┌─ Entries supplied
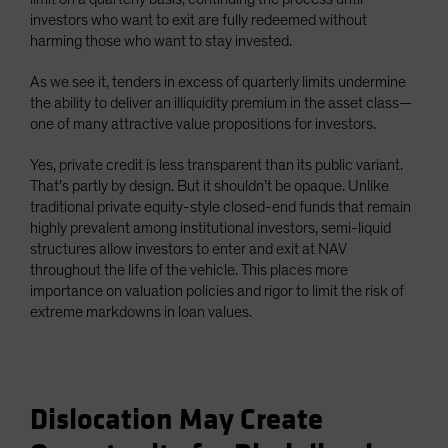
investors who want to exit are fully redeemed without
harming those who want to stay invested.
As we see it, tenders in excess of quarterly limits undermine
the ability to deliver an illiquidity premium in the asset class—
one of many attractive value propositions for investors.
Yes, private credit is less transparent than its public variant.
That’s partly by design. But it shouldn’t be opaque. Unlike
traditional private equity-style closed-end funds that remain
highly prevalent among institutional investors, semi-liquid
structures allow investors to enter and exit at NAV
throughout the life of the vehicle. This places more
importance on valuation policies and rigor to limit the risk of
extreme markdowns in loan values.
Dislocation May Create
└─
┌─ Entries supplied
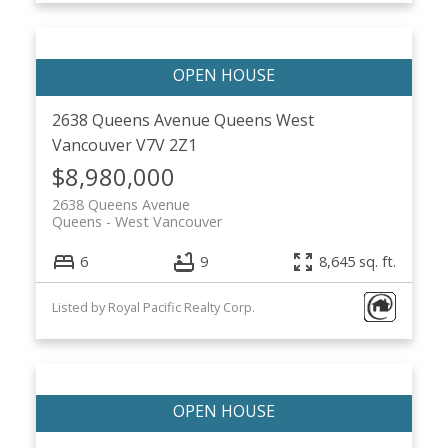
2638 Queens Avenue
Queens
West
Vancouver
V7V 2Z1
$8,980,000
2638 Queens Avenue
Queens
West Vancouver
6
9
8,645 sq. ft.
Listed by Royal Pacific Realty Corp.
└─
**Brief:**
Please copy the lines above from the line with "investors who want" up to and including the line with "Dislocation May Create", exactly as written and with nothing else.

**Output:**
investors who want to exit are fully redeemed without
harming those who want to stay invested.
As we see it, tenders in excess of quarterly limits undermine
the ability to deliver an illiquidity premium in the asset class—
one of many attractive value propositions for investors.
Yes, private credit is less transparent than its public variant.
That’s partly by design. But it shouldn’t be opaque. Unlike
traditional private equity-style closed-end funds that remain
highly prevalent among institutional investors, semi-liquid
structures allow investors to enter and exit at NAV
throughout the life of the vehicle. This places more
importance on valuation policies and rigor to limit the risk of
extreme markdowns in loan values.
Dislocation May Create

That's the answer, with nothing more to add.